Sometimes the reading suffers from Facos’ schematic approach, but that is the only way to master such a wide field of research material. Symbolism is possibly the only ‘modern’ movement that, even with a founder and a manifesto (Jean Moréas in 1886 published the Symbolist manifesto in the Parisian newspaper Le Figaro), did not create a well-defined, recognisable group of artists. Symbolism’s borders are so underdefined (do they exist at all?) that they could include an enormous amount of 19th– and 20th-century artists.

The book follows a chronological line of analysis, from a survey of the precursors of Symbolism to Symbolist currents in the 20th century. The history of the movement is revealed through a manifold collection of relevant facts, artists, literary works, music, philosophical reflections, technological innovations, in a constant dialogue with equally diverse cultural and social aspects, i.e. the actual contexts within which Symbolism developed. These aspects act like mirrors, each rendering a part of this multifaceted movement. Facos’ approach to Symbolism includes also modern categories of analysis, such as gender studies (she investigates the role of woman in Symbolist art, as a muse, a sphinx, an angel or a demon), as well as practical aspects, like the chapter devoted to the promotion of the artists through art fairs, journals, exhibitions, unions and brotherhoods. In other words, Facos provides an attempt to describe the history of the movement from the perspective of the artists too. I include below the cover of the book. It is a photograph, not a painting: Hypnos, by F. Holland Day, dated 1896. It reveals the author’s choice to explore Symbolism by means of an unconventional path.

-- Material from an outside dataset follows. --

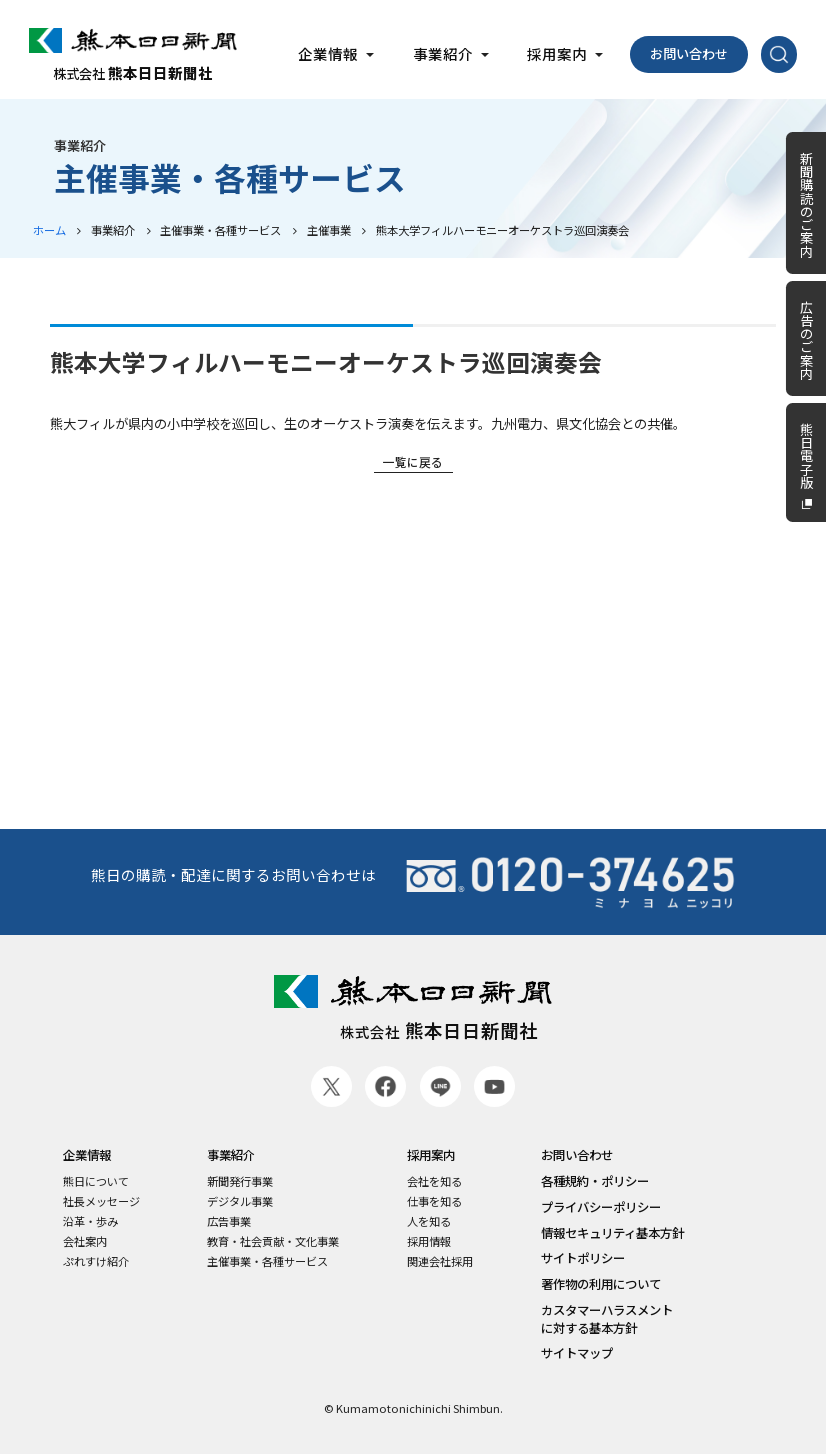 The width and height of the screenshot is (826, 1454). Describe the element at coordinates (429, 1241) in the screenshot. I see `採用情報` at that location.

As my scholarly interests are in mural painting and the revival of earlier techniques, I would have liked more space to be given to art mediums, for their symbolic and ideological meanings. Among the commendable qualities of the book, I wish to emphasise the broad geography of Symbolist art, which includes artists from less commonly studied countries such as Poland, the former Czech Republic, Scotland, Russia, and especially the Scandinavian countries. The bibliography is also quite extensive and genuinely international. In addition to the Italian authors quoted by Facos, I would like to remember the studies on Symbolist art by Luigi Carluccio, Maria Mimita Lamberti, Gianna Piantoni and Maria Teresa Benedetti. With her new book, Michelle Facos confirms herself one of the main scholars in 19th-century art, and among those who brought new life into the art history of Northern Europe, on a par with Patricia G. Berman for Norway and Denmark, and with Salma Sarajas-Korte, Marjatta Levanto and Riikka Stewen for Finland.